I'm trying to translate the phrase 'she wasn't herself'

Moje matka byla nemocná jeden měsíc. I když se jí udělalo lépe, nebyla sama sebou.

Does this make sense?

Thanks


----------



## Enquiring Mind

Hi stelingo, I'll leave the natives to comment on your sentence, but for the specific phrase you're asking about ("wasn't herself"), the colloquial version I hear quite frequently is "je nějaký nesvůj" (for a male), and then obviously for a woman or girl "nějaká nesvá".

_Znám tě docela dobře a řekl bych, že jsi už několik dní nějaký nesvůj, je to tak?_
I know you pretty well, and I'd say you've been a bit out of sorts for a few days, haven't you?

_Byl nějaký nesvůj. Už ráno se mu nechtělo vstávat_. He wasn't himself. This morning he didn't feel like getting up. (Other tenses possible)
_Nevím, nevím, ale zdála se mi nějaká nesvá. _Well, I don't know, but she didn't seem to be herself / she seemed to be a bit out of sorts.

There are certainly other ways of saying it, maybe _nebyla ve své kůži_, etc.

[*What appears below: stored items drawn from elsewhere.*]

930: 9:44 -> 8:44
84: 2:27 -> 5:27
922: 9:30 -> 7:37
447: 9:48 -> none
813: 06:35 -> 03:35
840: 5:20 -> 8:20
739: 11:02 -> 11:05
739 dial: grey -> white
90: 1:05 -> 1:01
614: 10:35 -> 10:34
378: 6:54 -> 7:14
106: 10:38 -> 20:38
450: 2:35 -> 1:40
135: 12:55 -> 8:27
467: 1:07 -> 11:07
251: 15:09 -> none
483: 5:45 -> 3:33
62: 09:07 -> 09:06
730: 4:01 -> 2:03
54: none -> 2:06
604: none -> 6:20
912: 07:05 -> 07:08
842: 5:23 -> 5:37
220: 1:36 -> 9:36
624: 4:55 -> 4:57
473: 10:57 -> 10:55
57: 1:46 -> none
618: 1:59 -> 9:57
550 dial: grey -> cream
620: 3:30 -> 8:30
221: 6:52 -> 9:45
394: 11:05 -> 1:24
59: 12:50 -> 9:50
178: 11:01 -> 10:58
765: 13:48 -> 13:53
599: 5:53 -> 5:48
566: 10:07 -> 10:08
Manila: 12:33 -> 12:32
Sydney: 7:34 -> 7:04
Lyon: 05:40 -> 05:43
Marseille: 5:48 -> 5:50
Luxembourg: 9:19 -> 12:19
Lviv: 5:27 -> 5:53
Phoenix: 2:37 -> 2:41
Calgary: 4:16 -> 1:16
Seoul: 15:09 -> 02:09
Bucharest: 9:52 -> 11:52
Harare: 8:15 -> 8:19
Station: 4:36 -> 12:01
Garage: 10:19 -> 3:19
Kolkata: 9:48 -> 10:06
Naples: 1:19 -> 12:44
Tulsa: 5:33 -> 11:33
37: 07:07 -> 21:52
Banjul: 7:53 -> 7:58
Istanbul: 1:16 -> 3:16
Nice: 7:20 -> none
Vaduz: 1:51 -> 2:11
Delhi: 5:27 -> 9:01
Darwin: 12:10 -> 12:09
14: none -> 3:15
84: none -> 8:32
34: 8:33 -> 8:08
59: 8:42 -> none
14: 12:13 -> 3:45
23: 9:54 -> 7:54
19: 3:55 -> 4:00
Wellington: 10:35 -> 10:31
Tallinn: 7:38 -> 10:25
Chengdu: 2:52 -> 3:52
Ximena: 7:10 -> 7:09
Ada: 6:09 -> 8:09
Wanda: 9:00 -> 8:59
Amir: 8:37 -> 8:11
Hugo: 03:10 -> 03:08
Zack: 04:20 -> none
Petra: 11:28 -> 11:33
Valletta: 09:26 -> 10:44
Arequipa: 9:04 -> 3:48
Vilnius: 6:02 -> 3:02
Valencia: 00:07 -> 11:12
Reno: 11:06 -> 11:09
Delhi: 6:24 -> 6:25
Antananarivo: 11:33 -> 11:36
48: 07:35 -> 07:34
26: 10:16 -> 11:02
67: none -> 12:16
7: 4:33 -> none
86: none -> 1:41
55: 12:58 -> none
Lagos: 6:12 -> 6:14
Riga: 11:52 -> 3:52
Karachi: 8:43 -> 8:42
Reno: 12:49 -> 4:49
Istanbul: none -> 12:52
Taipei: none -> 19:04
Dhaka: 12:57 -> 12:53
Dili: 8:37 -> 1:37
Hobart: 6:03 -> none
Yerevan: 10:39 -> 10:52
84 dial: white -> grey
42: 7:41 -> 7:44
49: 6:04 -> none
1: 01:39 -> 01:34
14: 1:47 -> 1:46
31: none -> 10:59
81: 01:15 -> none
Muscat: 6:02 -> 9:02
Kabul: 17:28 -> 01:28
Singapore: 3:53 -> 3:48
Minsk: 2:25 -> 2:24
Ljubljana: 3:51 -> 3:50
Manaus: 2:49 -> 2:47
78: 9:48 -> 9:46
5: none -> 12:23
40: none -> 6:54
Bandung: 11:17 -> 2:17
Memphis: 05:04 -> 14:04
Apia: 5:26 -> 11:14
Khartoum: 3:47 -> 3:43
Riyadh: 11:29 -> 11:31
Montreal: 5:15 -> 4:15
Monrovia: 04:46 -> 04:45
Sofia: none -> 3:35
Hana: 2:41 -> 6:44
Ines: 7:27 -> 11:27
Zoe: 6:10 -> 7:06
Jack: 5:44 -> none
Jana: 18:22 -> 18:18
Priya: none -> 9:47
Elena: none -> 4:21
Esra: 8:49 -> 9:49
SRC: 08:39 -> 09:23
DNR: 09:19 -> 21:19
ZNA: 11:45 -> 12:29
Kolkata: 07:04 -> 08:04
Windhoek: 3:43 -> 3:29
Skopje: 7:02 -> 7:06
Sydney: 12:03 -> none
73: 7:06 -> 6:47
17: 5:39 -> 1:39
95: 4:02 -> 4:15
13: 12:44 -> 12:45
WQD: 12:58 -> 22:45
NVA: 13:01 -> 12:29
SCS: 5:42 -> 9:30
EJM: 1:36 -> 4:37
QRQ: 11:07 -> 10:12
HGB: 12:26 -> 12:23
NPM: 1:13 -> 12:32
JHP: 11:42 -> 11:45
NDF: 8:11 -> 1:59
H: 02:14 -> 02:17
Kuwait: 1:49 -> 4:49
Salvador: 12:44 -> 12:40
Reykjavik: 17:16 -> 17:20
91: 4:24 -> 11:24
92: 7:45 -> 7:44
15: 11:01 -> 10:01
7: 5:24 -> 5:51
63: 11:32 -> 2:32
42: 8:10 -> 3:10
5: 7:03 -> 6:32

Over to the natives!


----------



## stelingo

Thanks Enquiring Mind. Some useful phrases.


----------



## Mori.cze

Hi,

As always I agree with Enquiring Mind Personally I would choose "Nebyla ve své kůži" or "necítila se ve své kůži" for feeling physically unwell. "Byla nějaká nesvá" is correct, but in my opinion a bit too weak, maybe "byla celá nesvá" would do better job. 

As for your version it is not wrong, I would, however, reformulate slightly. I do not like "jeden měsíc", I would probably say something like "celý měsíc" or simply "moje matka byla měsíc nemocná"


----------



## stelingo

Ok thanks


----------